Now… the plan of attack…. He is going to see me in 4 week intervals… (I am assuming, before I have a chance to get the scissors out). Let the top grow out to fill in that spot that has been removed by said scissors and then slowly get me to what I am hopefully anticipating as the Ideal cut that I have been so desperately seeking for sometime now. He can “see” that outcome in his mind…. I can’t right now… but… I decided that I was going to trust him and go with it. Why? Was it his confident tone of how he told me? My desperation on getting “fixed” ? My age, in the fact that I am not as “picky” as I once was? I’m really not quite sure… maybe ……a combination of those and many others floating around in my head. I just did it!
Granted…. he did have to go to the extreme on the length in order to make it all meld together…. but… since I know that he has a plan of attack and a final outcome that is supposed to be fantastic... well…..that seemed to be all that I needed to keep me from falling into that pit of despair that would have normally been my home for the next 3 months until my hair grew back.
God also has a plan of attack for my life! He knows what He has planned out for my life!
Jeremiah 29:11 in the Message Bible says it this way “ I know what I’m doing.

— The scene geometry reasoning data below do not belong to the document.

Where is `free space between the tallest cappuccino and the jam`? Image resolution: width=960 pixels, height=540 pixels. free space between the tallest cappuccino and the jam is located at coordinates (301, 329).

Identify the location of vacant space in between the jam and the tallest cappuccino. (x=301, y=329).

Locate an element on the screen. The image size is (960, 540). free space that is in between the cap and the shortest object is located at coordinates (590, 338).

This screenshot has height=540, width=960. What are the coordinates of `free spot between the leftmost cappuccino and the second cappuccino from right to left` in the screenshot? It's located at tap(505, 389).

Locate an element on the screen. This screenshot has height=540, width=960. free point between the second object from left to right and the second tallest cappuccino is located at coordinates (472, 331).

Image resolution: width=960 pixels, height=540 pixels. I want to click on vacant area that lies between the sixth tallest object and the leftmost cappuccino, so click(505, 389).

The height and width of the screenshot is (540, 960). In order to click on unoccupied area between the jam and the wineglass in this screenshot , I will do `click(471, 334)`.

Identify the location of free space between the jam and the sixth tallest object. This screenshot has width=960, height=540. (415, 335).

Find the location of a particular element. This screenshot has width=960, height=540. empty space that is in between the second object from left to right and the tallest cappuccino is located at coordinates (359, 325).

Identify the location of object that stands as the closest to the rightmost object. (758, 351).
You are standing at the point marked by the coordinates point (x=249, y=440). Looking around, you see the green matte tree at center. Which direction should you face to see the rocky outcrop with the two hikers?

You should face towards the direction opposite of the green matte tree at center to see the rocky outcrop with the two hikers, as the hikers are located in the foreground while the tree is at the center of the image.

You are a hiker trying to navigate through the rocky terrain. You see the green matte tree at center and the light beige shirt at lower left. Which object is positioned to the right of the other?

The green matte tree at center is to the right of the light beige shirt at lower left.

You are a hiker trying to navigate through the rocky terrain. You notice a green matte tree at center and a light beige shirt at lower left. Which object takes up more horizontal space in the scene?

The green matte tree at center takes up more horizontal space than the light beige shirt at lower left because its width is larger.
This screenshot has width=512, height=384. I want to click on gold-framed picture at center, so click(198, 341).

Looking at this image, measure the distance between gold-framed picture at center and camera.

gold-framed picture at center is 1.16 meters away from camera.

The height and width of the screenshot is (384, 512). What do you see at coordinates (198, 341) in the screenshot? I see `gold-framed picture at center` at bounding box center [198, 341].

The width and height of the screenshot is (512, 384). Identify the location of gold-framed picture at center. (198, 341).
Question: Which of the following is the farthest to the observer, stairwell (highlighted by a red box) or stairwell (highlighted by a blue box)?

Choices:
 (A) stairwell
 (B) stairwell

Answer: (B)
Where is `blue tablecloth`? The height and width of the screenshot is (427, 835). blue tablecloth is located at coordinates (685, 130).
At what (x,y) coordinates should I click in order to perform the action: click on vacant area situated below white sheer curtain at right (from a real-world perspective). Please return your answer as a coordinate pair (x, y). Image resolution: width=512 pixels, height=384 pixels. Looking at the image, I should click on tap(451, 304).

I have it all planned out-plans to take care of you, not abandon you, plans to give you the future you hope for.”
Wow…. pretty plain and simple…He has it all planned out! Step by Step….. hour by hour…. day by day…. week by week…. month by month….. year….. by…… year. Yep… sometimes we have to wait year…. by ….. year to see that Ideal plan unfold…. ! I sometimes however, do not like to wait… So…. I get those scissors out of the drawer and start “trimming” on those problem spots in my life myself. Now, I can sometimes get away with it …..for awhile. Things seem to look as though they are ok and “fixed” to the untrained eye and …… from a distance…. but….If I continue to “trim” on those problems myself…. after awhile….well…like my hair…. the top and the bottom… the beginning and the end …. just doesn’t “meld” together. That middle part…. the part that I am living in … the here and now…. just …. exists…there is no flow…no..harmony…. it is just….”there”….

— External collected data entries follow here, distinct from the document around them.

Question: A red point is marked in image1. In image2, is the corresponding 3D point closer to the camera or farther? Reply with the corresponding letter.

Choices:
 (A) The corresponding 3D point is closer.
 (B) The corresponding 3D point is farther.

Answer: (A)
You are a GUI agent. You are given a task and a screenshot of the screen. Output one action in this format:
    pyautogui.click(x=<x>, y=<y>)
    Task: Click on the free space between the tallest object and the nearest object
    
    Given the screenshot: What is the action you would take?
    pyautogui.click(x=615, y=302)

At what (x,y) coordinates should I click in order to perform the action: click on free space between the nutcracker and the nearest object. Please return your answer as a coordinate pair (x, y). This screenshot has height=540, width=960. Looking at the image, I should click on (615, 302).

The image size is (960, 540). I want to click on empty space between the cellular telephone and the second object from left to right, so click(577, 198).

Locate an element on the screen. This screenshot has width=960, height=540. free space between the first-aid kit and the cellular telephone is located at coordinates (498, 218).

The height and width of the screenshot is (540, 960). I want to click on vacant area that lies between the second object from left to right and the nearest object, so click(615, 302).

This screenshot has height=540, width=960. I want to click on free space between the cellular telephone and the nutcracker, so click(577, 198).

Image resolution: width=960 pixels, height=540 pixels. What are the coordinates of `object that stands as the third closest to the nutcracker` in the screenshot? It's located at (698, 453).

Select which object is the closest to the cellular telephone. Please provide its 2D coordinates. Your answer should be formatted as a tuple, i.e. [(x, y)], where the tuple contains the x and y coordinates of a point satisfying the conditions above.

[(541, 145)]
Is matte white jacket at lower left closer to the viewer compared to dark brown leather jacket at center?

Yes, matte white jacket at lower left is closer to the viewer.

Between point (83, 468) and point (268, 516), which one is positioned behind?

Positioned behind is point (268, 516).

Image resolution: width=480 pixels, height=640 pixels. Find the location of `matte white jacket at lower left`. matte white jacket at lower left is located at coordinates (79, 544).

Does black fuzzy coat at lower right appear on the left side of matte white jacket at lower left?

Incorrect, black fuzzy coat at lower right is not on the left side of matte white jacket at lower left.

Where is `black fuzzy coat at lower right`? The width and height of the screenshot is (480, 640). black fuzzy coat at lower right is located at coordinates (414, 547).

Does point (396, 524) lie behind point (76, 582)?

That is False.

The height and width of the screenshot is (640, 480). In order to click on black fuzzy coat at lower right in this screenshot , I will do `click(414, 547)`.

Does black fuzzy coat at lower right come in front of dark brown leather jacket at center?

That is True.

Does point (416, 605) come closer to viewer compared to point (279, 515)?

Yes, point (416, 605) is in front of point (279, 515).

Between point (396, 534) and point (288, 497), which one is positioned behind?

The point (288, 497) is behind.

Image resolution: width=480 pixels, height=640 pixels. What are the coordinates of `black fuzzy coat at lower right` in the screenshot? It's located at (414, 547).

NOW… I take it to the Professional… NOW …. I surrender….. NOW …. I trust…. OH YES…. He has a mess to fix….I tell HIM that I have taken the scissors to my life… to “trim” off those problems…and HE says…. “Yes… I was wondering what had happened to that part of your life”…. and then…. He puts into motion HIS plan of attack…. HE sometimes has to really get drastic in HIS first line of defense…Whack off some of what I had been hanging on to for what ever reason…. It doesn’t seem to be ….and right now isn’t… the Ideal situation… but… HE has a plan! If I will just hang on to that HOPE …. and catch the “vision” My God has for me….That Plan…. That HE is going to take care of me…. that HE will NOT abandon me…. and that HE is giving me the future that I hope for!!!!
I am hoping for a glorious, prosperous, amazing, bright, wonderful future….!
And my GOD said HE will give that to me!
I am hooking up with HIS Plan of attack for my life!!!!